▸ **What the task requires**
Leave out the pictures and print the rest of the entries exactly as they stand.

(Stored data entries)
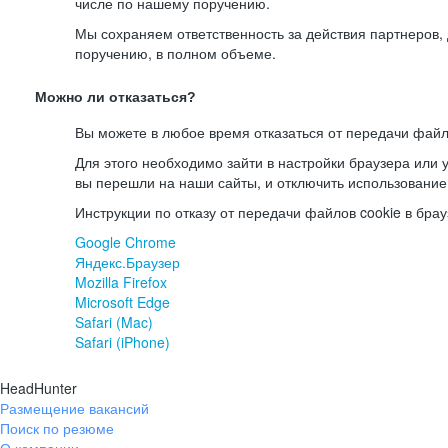
числе по нашему поручению.
Мы сохраняем ответственность за действия партнеров
поручению, в полном объеме.
Можно ли отказаться?
Вы можете в любое время отказаться от передачи файл
Для этого необходимо зайти в настройки браузера или у
вы перешли на наши сайты, и отключить использование
Инструкции по отказу от передачи файлов cookie в брау
Google Chrome
Яндекс.Браузер
Mozilla Firefox
Microsoft Edge
Safari (Mac)
Safari (iPhone)
HeadHunter
Размещение вакансий
Поиск по резюме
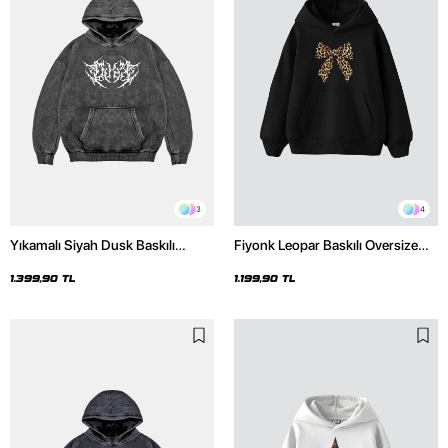
3
4
Yıkamalı Siyah Dusk Baskılı
Fiyonk Leopar Baskılı Oversize
Oversize Unisex Hoodie
Unisex Premium Siyah Hoodie
1.399,90 TL
1.199,90 TL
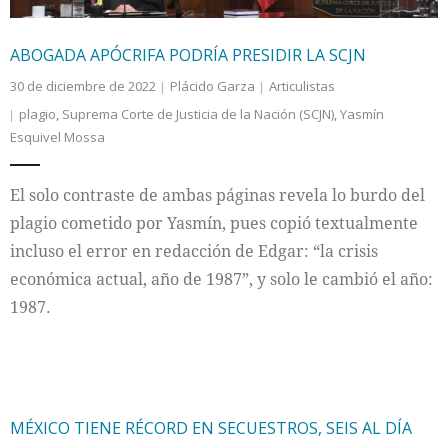
ABOGADA APÓCRIFA PODRÍA PRESIDIR LA SCJN
30 de diciembre de 2022
Plácido Garza
Articulistas
plagio
,
Suprema Corte de Justicia de la Nación (SCJN)
,
Yasmín
Esquivel Mossa
El solo contraste de ambas páginas revela lo burdo del
plagio cometido por Yasmín, pues copió textualmente
incluso el error en redacción de Edgar: “la crisis
económica actual, año de 1987”, y solo le cambió el año:
1987.
MÉXICO TIENE RÉCORD EN SECUESTROS, SEIS AL DÍA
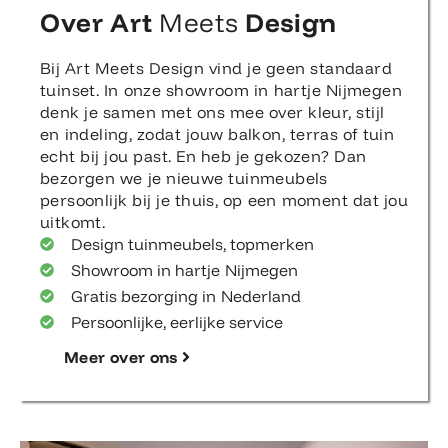
Over Art
Meets
Design
Bij Art Meets Design vind je geen standaard
tuinset. In onze showroom in hartje Nijmegen
denk je samen met ons mee over kleur, stijl
en indeling, zodat jouw balkon, terras of tuin
echt bij jou past. En heb je gekozen? Dan
bezorgen we je nieuwe tuinmeubels
persoonlijk bij je thuis, op een moment dat jou
uitkomt.
Design tuinmeubels, topmerken
Showroom in hartje Nijmegen
Gratis bezorging in Nederland
Persoonlijke, eerlijke service
Meer over ons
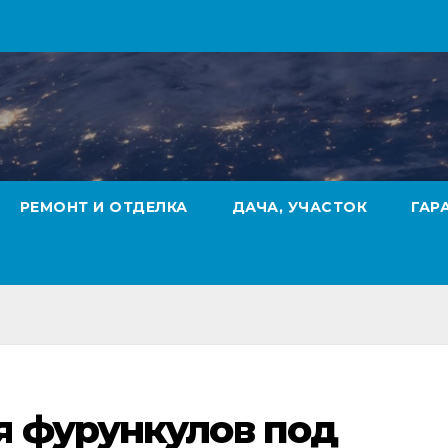
РЕМОНТ И ОТДЕЛКА
ДАЧА, УЧАСТОК
ГАР
я фурункулов под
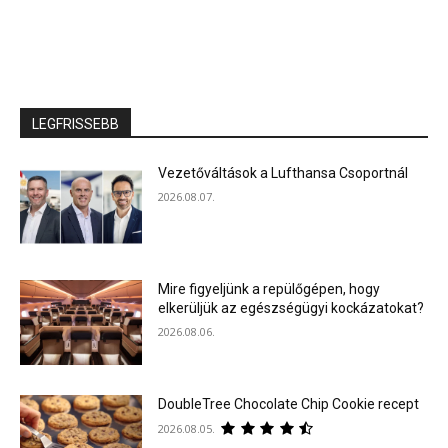
LEGFRISSEBB
Vezetőváltások a Lufthansa Csoportnál
2026.08.07.
Mire figyeljünk a repülőgépen, hogy
elkerüljük az egészségügyi kockázatokat?
2026.08.06.
DoubleTree Chocolate Chip Cookie recept
2026.08.05.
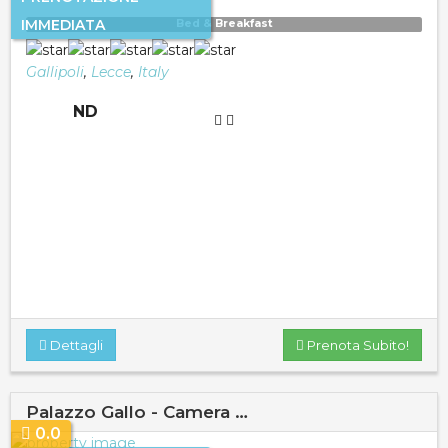
IMMEDIATA
Bed & Breakfast
Gallipoli
,
Lecce
,
Italy
ND
Dettagli
Prenota Subito!
Palazzo Gallo - Camera …
0.0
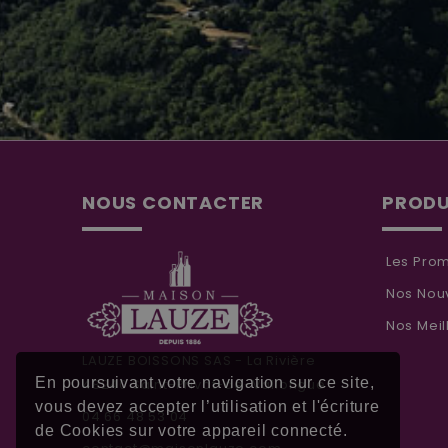
NOUS CONTACTER
PRODU
Les Prom
Nos Nouv
Nos Meil
LAUZE BOISSONS SAS - La Rivière
En poursuivant votre navigation sur ce site,
48240 Saint-Privat-de-Vallongue
vous devez accepter l’utilisation et l'écriture
04 66 48 53 04
de Cookies sur votre appareil connecté.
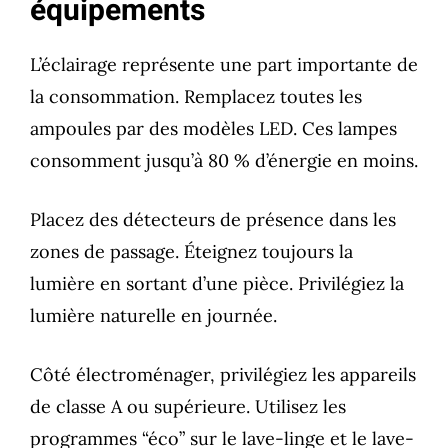
équipements
L’éclairage représente une part importante de
la consommation. Remplacez toutes les
ampoules par des modèles LED. Ces lampes
consomment jusqu’à 80 % d’énergie en moins.
Placez des détecteurs de présence dans les
zones de passage. Éteignez toujours la
lumière en sortant d’une pièce. Privilégiez la
lumière naturelle en journée.
Côté électroménager, privilégiez les appareils
de classe A ou supérieure. Utilisez les
programmes “éco” sur le lave-linge et le lave-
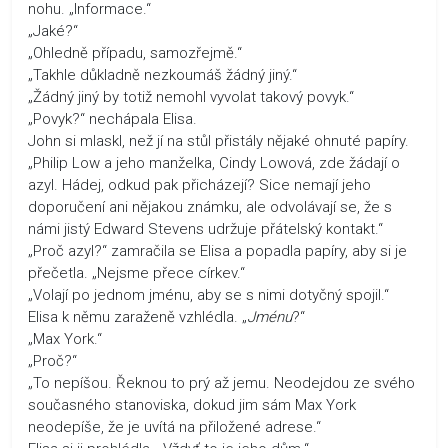
nohu. „Informace.“
„Jaké?“
„Ohledně případu, samozřejmě.“
„Takhle důkladně nezkoumáš žádný jiný.“
„Žádný jiný by totiž nemohl vyvolat takový povyk.“
„Povyk?“ nechápala Elisa.
John si mlaskl, než jí na stůl přistály nějaké ohnuté papíry.
„Philip Low a jeho manželka, Cindy Lowová, zde žádají o
azyl. Hádej, odkud pak přicházejí? Sice nemají jeho
doporučení ani nějakou známku, ale odvolávají se, že s
námi jistý Edward Stevens udržuje přátelský kontakt.“
„Proč azyl?“ zamračila se Elisa a popadla papíry, aby si je
přečetla. „Nejsme přece církev.“
„Volají po jednom jménu, aby se s nimi dotyčný spojil.“
Elisa k němu zaraženě vzhlédla. „
Jménu
?“
„Max York.“
„Proč?“
„To nepíšou. Řeknou to prý až jemu. Neodejdou ze svého
současného stanoviska, dokud jim sám Max York
neodepíše, že je uvítá na přiložené adrese.“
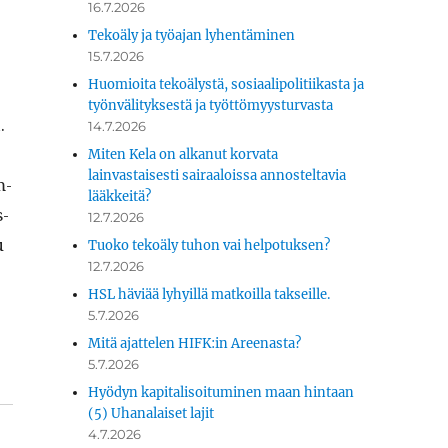
16.7.2026
Tekoäly ja työajan lyhentäminen
15.7.2026
Huomioita tekoälystä, sosiaalipolitiikasta ja
työnvälityksestä ja työttömyysturvasta
.
14.7.2026
Miten Kela on alkanut korvata
lainvastaisesti sairaaloissa annosteltavia
m­
lääkkeitä?
s­
12.7.2026
u
Tuoko tekoäly tuhon vai helpotuksen?
12.7.2026
HSL häviää lyhyillä matkoilla takseille.
5.7.2026
Mitä ajattelen HIFK:in Areenasta?
5.7.2026
Hyödyn kapitalisoituminen maan hintaan
(5) Uhanalaiset lajit
4.7.2026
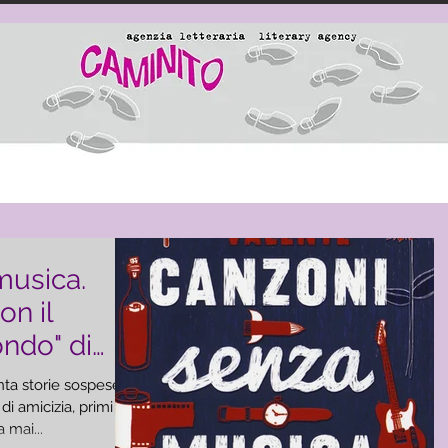
musica.
on il
ondo" di
nta storie sospese
di amicizia, primi
 mai...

▸ **Task output**
числе по нашему поручению.
Мы сохраняем ответственность за действия партнеров
поручению, в полном объеме.
Можно ли отказаться?
Вы можете в любое время отказаться от передачи файл
Для этого необходимо зайти в настройки браузера или у
вы перешли на наши сайты, и отключить использование
Инструкции по отказу от передачи файлов cookie в брау
Google Chrome
Яндекс.Браузер
Mozilla Firefox
Microsoft Edge
Safari (Mac)
Safari (iPhone)
HeadHunter
Размещение вакансий
Поиск по резюме
3
4
Yıkamalı Siyah Dusk Baskılı
Fiyonk Leopar Baskılı Oversize
Oversize Unisex Hoodie
Unisex Premium Siyah Hoodie
1.399,90 TL
1.199,90 TL
ABOGADA APÓCRIFA PODRÍA PRESIDIR LA SCJN
30 de diciembre de 2022
Plácido Garza
Articulistas
plagio
,
Suprema Corte de Justicia de la Nación (SCJN)
,
Yasmín
Esquivel Mossa
El solo contraste de ambas páginas revela lo burdo del
plagio cometido por Yasmín, pues copió textualmente
incluso el error en redacción de Edgar: “la crisis
económica actual, año de 1987”, y solo le cambió el año:
1987.
MÉXICO TIENE RÉCORD EN SECUESTROS, SEIS AL DÍA
Over Art
Meets
Design
Bij Art Meets Design vind je geen standaard
tuinset. In onze showroom in hartje Nijmegen
denk je samen met ons mee over kleur, stijl
en indeling, zodat jouw balkon, terras of tuin
echt bij jou past. En heb je gekozen? Dan
bezorgen we je nieuwe tuinmeubels
persoonlijk bij je thuis, op een moment dat jou
uitkomt.
Design tuinmeubels, topmerken
Showroom in hartje Nijmegen
Gratis bezorging in Nederland
Persoonlijke, eerlijke service
Meer over ons
РЕМОНТ И ОТДЕЛКА
ДАЧА, УЧАСТОК
ГАР
я фурункулов под
LEGFRISSEBB
Vezetőváltások a Lufthansa Csoportnál
2026.08.07.
Mire figyeljünk a repülőgépen, hogy
elkerüljük az egészségügyi kockázatokat?
2026.08.06.
DoubleTree Chocolate Chip Cookie recept
2026.08.05.
IMMEDIATA
Bed & Breakfast
Gallipoli
,
Lecce
,
Italy
ND
Dettagli
Prenota Subito!
Palazzo Gallo - Camera …
0.0
NOUS CONTACTER
PRODU
Les Prom
Nos Nouv
Nos Meil
LAUZE BOISSONS SAS - La Rivière
En poursuivant votre navigation sur ce site,
48240 Saint-Privat-de-Vallongue
vous devez accepter l’utilisation et l'écriture
04 66 48 53 04
de Cookies sur votre appareil connecté.
équipements
L’éclairage représente une part importante de
la consommation. Remplacez toutes les
ampoules par des modèles LED. Ces lampes
consomment jusqu’à 80 % d’énergie en moins.
Placez des détecteurs de présence dans les
zones de passage. Éteignez toujours la
lumière en sortant d’une pièce. Privilégiez la
lumière naturelle en journée.
Côté électroménager, privilégiez les appareils
de classe A ou supérieure. Utilisez les
programmes “éco” sur le lave-linge et le lave-
nohu. „Informace.“
„Jaké?“
„Ohledně případu, samozřejmě.“
„Takhle důkladně nezkoumáš žádný jiný.“
„Žádný jiný by totiž nemohl vyvolat takový povyk.“
„Povyk?“ nechápala Elisa.
John si mlaskl, než jí na stůl přistály nějaké ohnuté papíry.
„Philip Low a jeho manželka, Cindy Lowová, zde žádají o
azyl. Hádej, odkud pak přicházejí? Sice nemají jeho
doporučení ani nějakou známku, ale odvolávají se, že s
námi jistý Edward Stevens udržuje přátelský kontakt.“
„Proč azyl?“ zamračila se Elisa a popadla papíry, aby si je
přečetla. „Nejsme přece církev.“
„Volají po jednom jménu, aby se s nimi dotyčný spojil.“
Elisa k němu zaraženě vzhlédla. „
Jménu
?“
„Max York.“
„Proč?“
„To nepíšou. Řeknou to prý až jemu. Neodejdou ze svého
současného stanoviska, dokud jim sám Max York
neodepíše, že je uvítá na přiložené adrese.“
16.7.2026
Tekoäly ja työajan lyhentäminen
15.7.2026
Huomioita tekoälystä, sosiaalipolitiikasta ja
työnvälityksestä ja työttömyysturvasta
.
14.7.2026
Miten Kela on alkanut korvata
lainvastaisesti sairaaloissa annosteltavia
m­
lääkkeitä?
s­
12.7.2026
u
Tuoko tekoäly tuhon vai helpotuksen?
12.7.2026
HSL häviää lyhyillä matkoilla takseille.
5.7.2026
Mitä ajattelen HIFK:in Areenasta?
5.7.2026
Hyödyn kapitalisoituminen maan hintaan
(5) Uhanalaiset lajit
4.7.2026
musica.
on il
ondo" di
nta storie sospese
di amicizia, primi
 mai...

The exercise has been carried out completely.